EXERCISE:
Only the lines from the beginning of the data through the line holding "zároveň je možné" belong in the answer, printed exactly and without pictures.

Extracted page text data
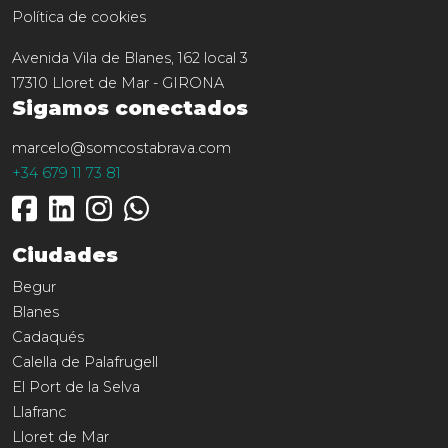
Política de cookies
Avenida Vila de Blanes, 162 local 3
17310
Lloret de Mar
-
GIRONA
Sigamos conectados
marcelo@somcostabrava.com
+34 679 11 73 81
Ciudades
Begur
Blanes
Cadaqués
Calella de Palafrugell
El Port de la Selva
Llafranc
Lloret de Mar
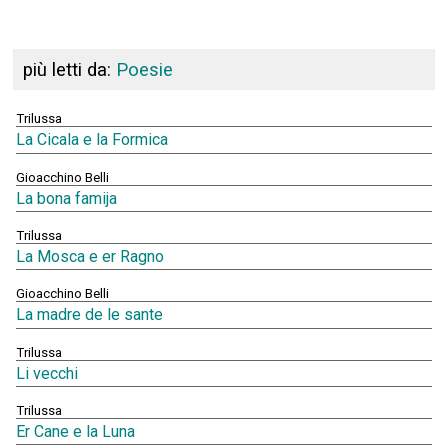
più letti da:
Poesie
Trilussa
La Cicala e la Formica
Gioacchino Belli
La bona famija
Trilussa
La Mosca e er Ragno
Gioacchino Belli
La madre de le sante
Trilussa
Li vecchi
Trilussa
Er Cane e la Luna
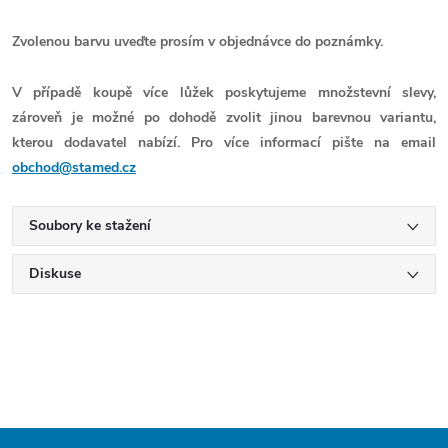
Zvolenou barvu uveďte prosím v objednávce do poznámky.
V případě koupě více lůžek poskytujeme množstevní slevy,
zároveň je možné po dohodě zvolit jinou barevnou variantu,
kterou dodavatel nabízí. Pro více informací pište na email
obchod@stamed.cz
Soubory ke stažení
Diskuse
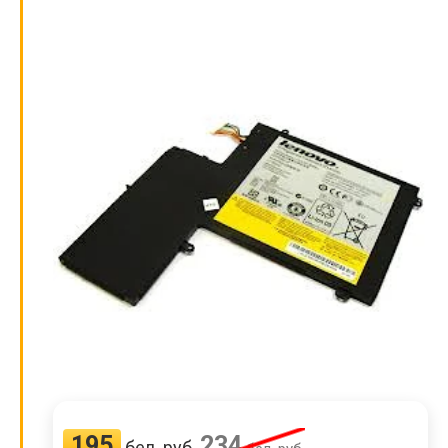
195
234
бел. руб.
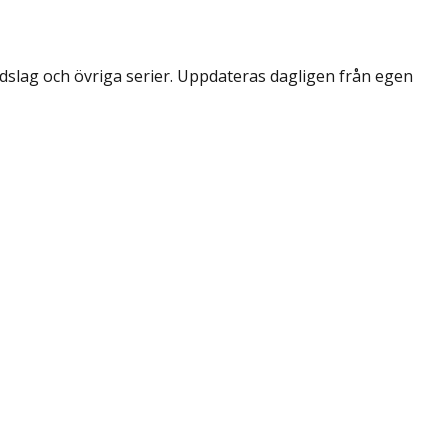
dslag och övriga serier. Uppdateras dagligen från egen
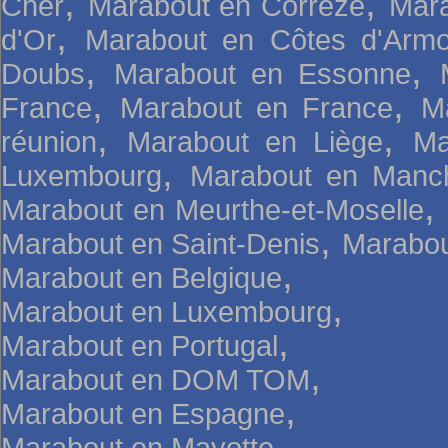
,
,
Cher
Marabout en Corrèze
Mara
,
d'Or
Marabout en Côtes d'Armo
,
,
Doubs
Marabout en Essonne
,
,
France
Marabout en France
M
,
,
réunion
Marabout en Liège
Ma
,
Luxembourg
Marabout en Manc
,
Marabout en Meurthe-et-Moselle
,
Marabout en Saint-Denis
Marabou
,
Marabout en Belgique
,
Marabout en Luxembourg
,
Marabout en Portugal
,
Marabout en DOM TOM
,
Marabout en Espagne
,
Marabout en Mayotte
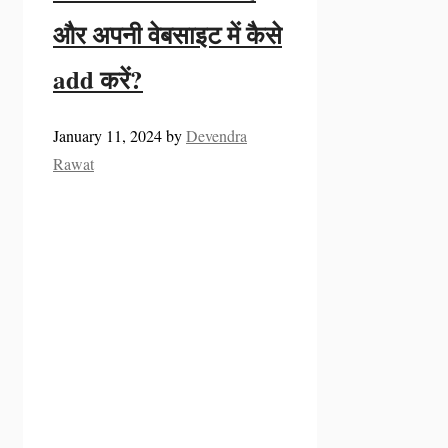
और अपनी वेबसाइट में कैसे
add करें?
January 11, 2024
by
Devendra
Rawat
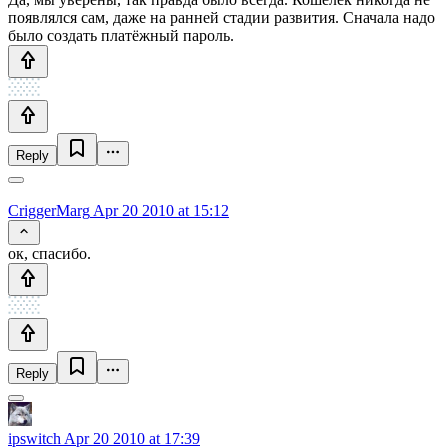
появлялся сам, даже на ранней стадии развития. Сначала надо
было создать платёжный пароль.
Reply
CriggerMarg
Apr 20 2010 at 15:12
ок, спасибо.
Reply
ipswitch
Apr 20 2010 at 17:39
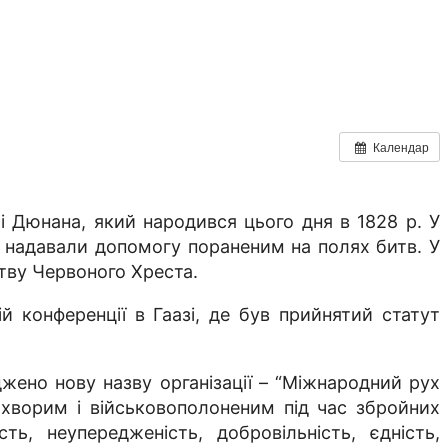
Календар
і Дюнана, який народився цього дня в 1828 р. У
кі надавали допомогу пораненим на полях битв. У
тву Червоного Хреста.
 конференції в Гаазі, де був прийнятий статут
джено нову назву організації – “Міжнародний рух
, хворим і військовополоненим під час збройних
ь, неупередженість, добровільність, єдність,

ANSWER SECTION:
Política de cookies
Avenida Vila de Blanes, 162 local 3
17310
Lloret de Mar
-
GIRONA
Sigamos conectados
marcelo@somcostabrava.com
+34 679 11 73 81
Ciudades
Begur
Blanes
Cadaqués
Calella de Palafrugell
El Port de la Selva
Llafranc
Lloret de Mar
più letti da:
Poesie
Trilussa
La Cicala e la Formica
Gioacchino Belli
La bona famija
Trilussa
La Mosca e er Ragno
Gioacchino Belli
La madre de le sante
Trilussa
Li vecchi
Trilussa
Er Cane e la Luna
Zvolenou barvu uveďte prosím v objednávce do poznámky.
V případě koupě více lůžek poskytujeme množstevní slevy,
zároveň je možné po dohodě zvolit jinou barevnou variantu,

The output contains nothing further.